**Provided records:**
--- START ---
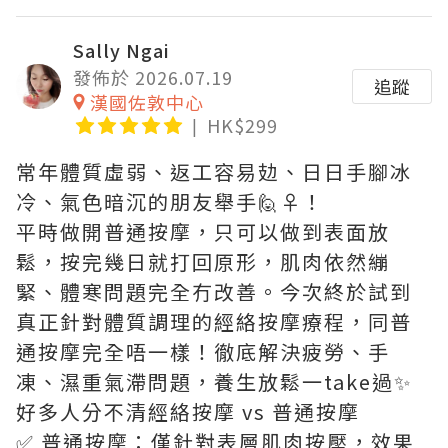
Sally Ngai
發佈於 2026.07.19
追蹤
漢國佐敦中心
HK$299
常年體質虛弱、返工容易攰、日日手腳冰
冷、氣色暗沉的朋友舉手🙋♀️！
平時做開普通按摩，只可以做到表面放
鬆，按完幾日就打回原形，肌肉依然繃
緊、體寒問題完全冇改善。今次終於試到
真正針對體質調理的經絡按摩療程，同普
通按摩完全唔一樣！徹底解決疲勞、手
凍、濕重氣滯問題，養生放鬆一take過✨
好多人分不清經絡按摩 vs 普通按摩
✅ 普通按摩：僅針對表層肌肉按壓，效果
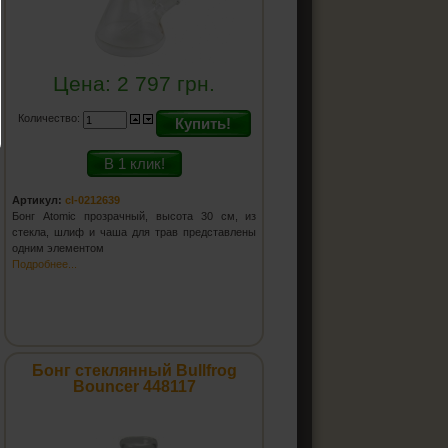
Цена:
2 797
грн.
Количество:
Купить!
В 1 клик!
Артикул:
cl-0212639
Бонг Atomic прозрачный, высота 30 см, из
стекла, шлиф и чаша для трав представлены
одним элементом
Подробнее...
Бонг стеклянный Bullfrog
Bouncer 448117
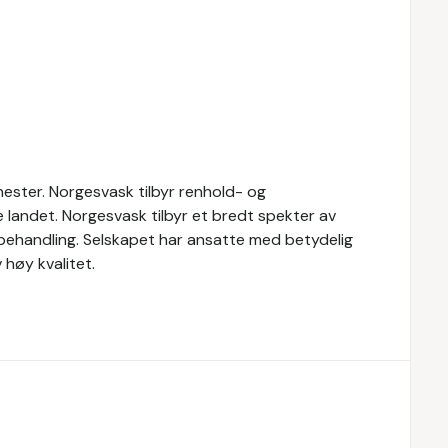
ester. Norgesvask tilbyr renhold- og
le landet. Norgesvask tilbyr et bredt spekter av
vbehandling. Selskapet har ansatte med betydelig
høy kvalitet.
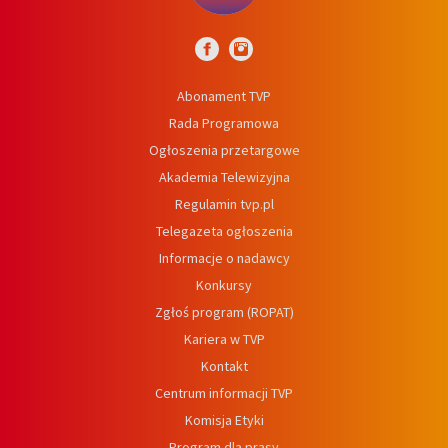
Abonament TVP
Rada Programowa
Ogłoszenia przetargowe
Akademia Telewizyjna
Regulamin tvp.pl
Telegazeta ogłoszenia
Informacje o nadawcy
Konkursy
Zgłoś program (ROPAT)
Kariera w TVP
Kontakt
Centrum informacji TVP
Komisja Etyki
Program dla prasy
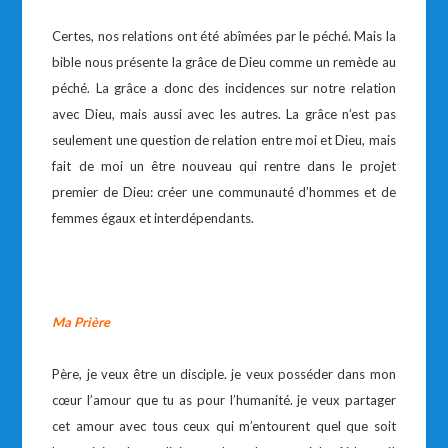
Certes, nos relations ont été abîmées par le péché. Mais la
bible nous présente la grâce de Dieu comme un remède au
péché. La grâce a donc des incidences sur notre relation
avec Dieu, mais aussi avec les autres. La grâce n’est pas
seulement une question de relation entre moi et Dieu, mais
fait de moi un être nouveau qui rentre dans le projet
premier de Dieu: créer une communauté d’hommes et de
femmes égaux et interdépendants.
Ma Prière
Père, je veux être un disciple. je veux posséder dans mon
cœur l’amour que tu as pour l’humanité. je veux partager
cet amour avec tous ceux qui m’entourent quel que soit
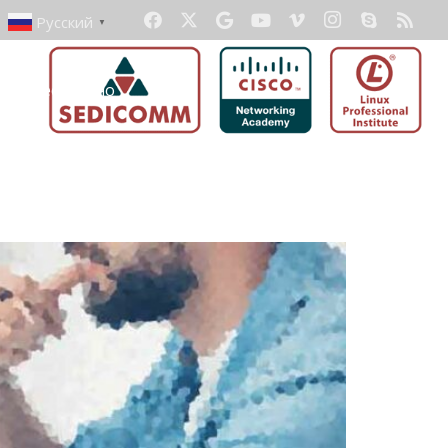
Русский
▼
ать бесплатно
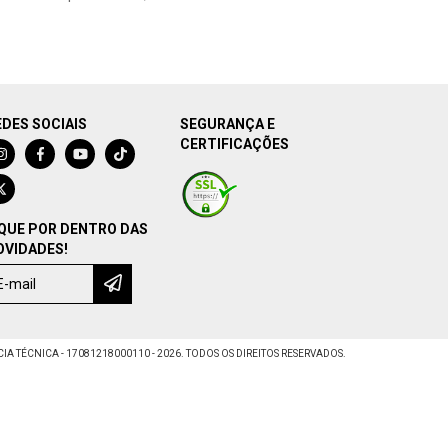
EDES SOCIAIS
SEGURANÇA E
CERTIFICAÇÕES
IQUE POR DENTRO DAS
OVIDADES!
IA TÉCNICA - 17081218000110 - 2026. TODOS OS DIREITOS RESERVADOS.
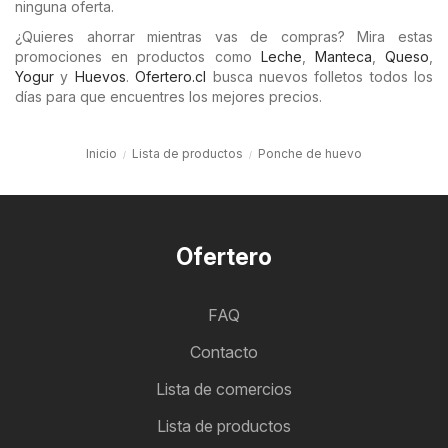
ninguna oferta.
¿Quieres ahorrar mientras vas de compras? Mira estas
promociones en productos como
Leche
,
Manteca
,
Queso
,
Yogur
y
Huevos
.
Ofertero.cl
busca nuevos folletos todos los
días para que encuentres los mejores precios.
Inicio
Lista de productos
Ponche de huevo
Ofertero
FAQ
Contacto
Lista de comercios
Lista de productos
--- END ---
**Your objective:** Excluding any pictures, print exactly the lines of the listing above from the line with "avec Dieu, mais" to the line with "Ofertero.cl", both ends included.

**Finished exercise:**
avec Dieu, mais aussi avec les autres. La grâce n’est pas
seulement une question de relation entre moi et Dieu, mais
fait de moi un être nouveau qui rentre dans le projet
premier de Dieu: créer une communauté d’hommes et de
femmes égaux et interdépendants.
Ma Prière
Père, je veux être un disciple. je veux posséder dans mon
cœur l’amour que tu as pour l’humanité. je veux partager
cet amour avec tous ceux qui m’entourent quel que soit
Русский
▼
ать бесплатно
EDES SOCIAIS
SEGURANÇA E
CERTIFICAÇÕES
IQUE POR DENTRO DAS
OVIDADES!
IA TÉCNICA - 17081218000110 - 2026. TODOS OS DIREITOS RESERVADOS.
ninguna oferta.
¿Quieres ahorrar mientras vas de compras? Mira estas
promociones en productos como
Leche
,
Manteca
,
Queso
,
Yogur
y
Huevos
.
Ofertero.cl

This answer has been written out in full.